Japan’s economy continues to circle the drain. January’s trade deficit was the worst in Japan’s recorded history. However, it seems Tokyo is content to continue throwing away big bucks in the desire to sooth the radiation fears of a numerically-significant minority in the population.

Last weekend, Japan’s Environment Ministry announced that 23% of 103,000 designated homes outside Fukushima Prefecture had been decontaminated by the end of 2012. The percentage had not changed since August, 2012, but not because the work had ceased. Actually, the number of homes approved for cleansing between August and December by the former Tokyo regime, had increased by 30% before they were voted out of office. The criterion for approval was based on Japan’s ridiculously low “health limit” of one millisievert per year exposure, rammed through the government in 2012 by the government of the two former antinuclear PMs; Naoto Kan and Yoshihiko Noda.
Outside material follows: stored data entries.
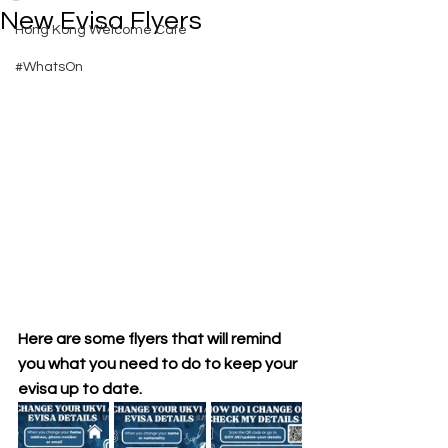
New Evisa Flyers
Hong Kong Welcome Cafe
#WhatsOn
Here are some flyers that will remind 
you what you need to do to keep your 
evisa up to date.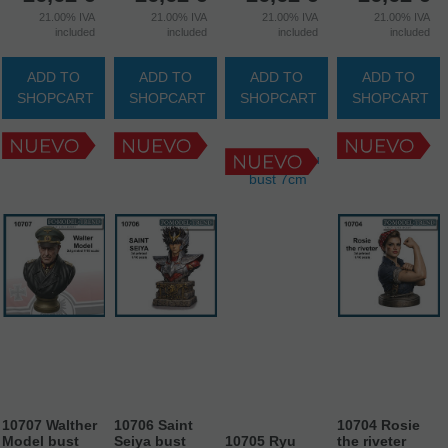
21.00%
IVA
21.00%
IVA
21.00%
IVA
21.00%
IVA
included
included
included
included
ADD TO
ADD TO
ADD TO
ADD TO
SHOPCART
SHOPCART
SHOPCART
SHOPCART
10707 Walther
10706 Saint
10704 Rosie
Model bust
Seiya bust
10705 Ryu
the riveter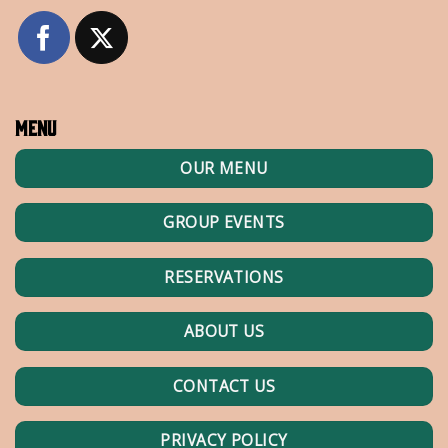
Menu
OUR MENU
GROUP EVENTS
RESERVATIONS
ABOUT US
CONTACT US
PRIVACY POLICY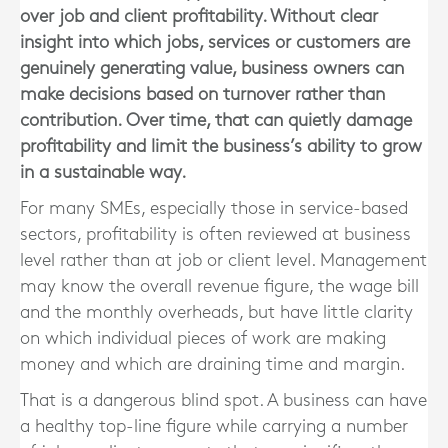
over job and client profitability. Without clear
insight into which jobs, services or customers are
genuinely generating value, business owners can
make decisions based on turnover rather than
contribution. Over time, that can quietly damage
profitability and limit the business’s ability to grow
in a sustainable way.
For many SMEs, especially those in service-based
sectors, profitability is often reviewed at business
level rather than at job or client level. Management
may know the overall revenue figure, the wage bill
and the monthly overheads, but have little clarity
on which individual pieces of work are making
money and which are draining time and margin.
That is a dangerous blind spot. A business can have
a healthy top-line figure while carrying a number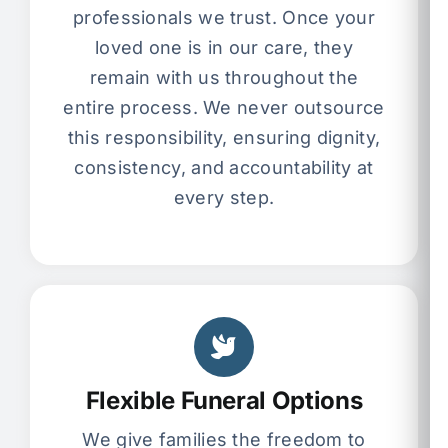
professionals we trust. Once your
loved one is in our care, they
remain with us throughout the
entire process. We never outsource
this responsibility, ensuring dignity,
consistency, and accountability at
every step.
Flexible Funeral Options
We give families the freedom to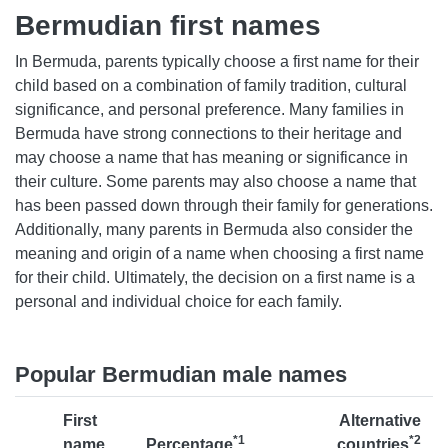
Bermudian first names
In Bermuda, parents typically choose a first name for their
child based on a combination of family tradition, cultural
significance, and personal preference. Many families in
Bermuda have strong connections to their heritage and
may choose a name that has meaning or significance in
their culture. Some parents may also choose a name that
has been passed down through their family for generations.
Additionally, many parents in Bermuda also consider the
meaning and origin of a name when choosing a first name
for their child. Ultimately, the decision on a first name is a
personal and individual choice for each family.
Popular Bermudian male names
First
Alternative
*1
*2
name
Percentage
countries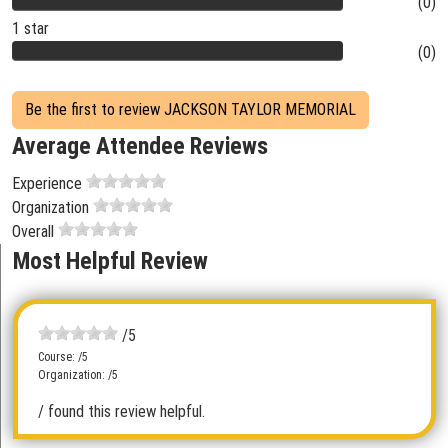
(0)
1 star
(0)
Be the first to review JACKSON TAYLOR MEMORIAL
Average Attendee Reviews
Experience
Organization
Overall
Most Helpful Review
/5
Course: /5
Organization: /5
/ found this review helpful.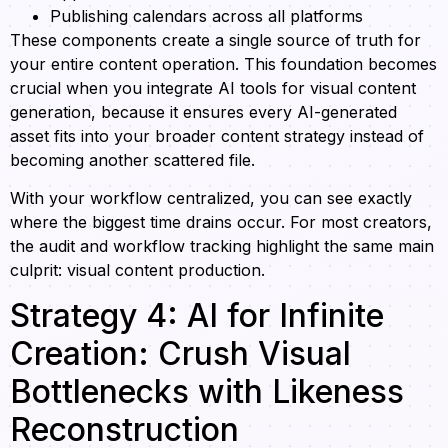
Publishing calendars across all platforms
These components create a single source of truth for
your entire content operation. This foundation becomes
crucial when you integrate AI tools for visual content
generation, because it ensures every AI-generated
asset fits into your broader content strategy instead of
becoming another scattered file.
With your workflow centralized, you can see exactly
where the biggest time drains occur. For most creators,
the audit and workflow tracking highlight the same main
culprit: visual content production.
Strategy 4: AI for Infinite
Creation: Crush Visual
Bottlenecks with Likeness
Reconstruction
Now, here’s the problem. None of the 103,000 homes are in Fukushima Prefecture! They are all located in Iwate, Miyagi, Ibaraki, Tochigi, Gunma, Saitama and Chiba prefectures, some of which are more than 200 kilometers from Fukushima Daiichi. Decontamination efforts in the evacuation zones around F. Daiichi are not the issue here. But, homes 200 kilometers away with contaminant levels that are barely detectible by the most sensitive monitoring equipment in the world, yet will never harm anyone, makes no sense. Deconning most of these 103,000 homes will make them no safer than without the expensive cleansing. While the effort is politically expedient, the money being spent on decontamination of the vast majority of these homes is being wasted.

The former Tokyo regime was rhetorically slaved to the phobic fears of a loudly-vocal minority within the Japanese public fueled by non-scientific media polls. In general, the minority has a mortal fear of radiation, in all forms, and the news media’s desire to exploit the Fukushima accident as much as possible gave them wide-spread publicity before last December’s election. The former Tokyo regime could not silence them by sticking to the scientifically-based international standards for radiation exposure, so they arbitrarily chopped their national standards to a tenth of what should have been the case. They did it to hopefully silence the radiophobes, and it worked…somewhat. However, it also seems the Kan and Noda administrations may have had a subtle but significant agenda behind their moves.

The tsunami of 3/11/11 forced the evacuations of more than 400,000 Tohoku coastline residents. The fleeing happened hours before the Tokyo government called for the first three-kilometer-wide evacuation around F. Daiichi. A full quarter-million of them had their homes swept away or totally destroyed. These were/are the people who cannot really go home again. The then-unpopular regime of Naoto Kan was helpless in effecting swift tsunami recovery. Tsunami rebuilding would cost many billions of dollars the government did not have due to then-PM Kan’s failing economic policies. However, the accident at F. Daiichi gave Kan, and his successor Noda, something they could possibly make some political hay over. They pumped billions of emergency funds into disaster recovery, but only a tiny fraction of it was used to alleviate the plight of the tsunami refugees. While the 70,000 Fukushima refugees receive more than an average of $1,500 monthly in compensation and temporary housing allotments from Tepco, the tsunami refuges only get an emergency housing allotment of about $650/month. Although Kan promised the tsunami refugees 23,000 new housing units, they have only finished 30. Much of the $Billion’s ear-marked for the tsunami refuges was frittered away on distantly-related projects, and never reached where it was really needed – rebuilding the tsunami-obliterated communities along the Tohoku coast.

The new regime of Shinzo Abe seems to want to fix this deplorable situation, but they are ham-strung by the former government’s policies. It is a lame-duck period, after all. Abe has appropriated an additional $9 billion for Tohoku recovery, but about half of it will go to Fukushima clean-up. It should all be going to tsunami refugee recovery. At least it is one small step in the right direction, but it is not what ought to be happening. I’m not saying Japan should turn away from the Fukushima refugees. Not that at all. It’s long past time to turn towards Japan’s “Kimin (forgotten people) – the tsunami refugees.

PM Abe says they need to review the lame-duck energy policy of “no-nukes by 2040” and replace it with something realistic. They should also review the lame-duck policy of spending many millions on decontaminating homes outside of Fukushima prefecture that don’t need it and never will. Tokyo should shift the funding from this politically-expedient boondoggle, and put it where it is really needed – the reconstruction of the Tohoku communities forever lost to the 3/11/11 tsunami.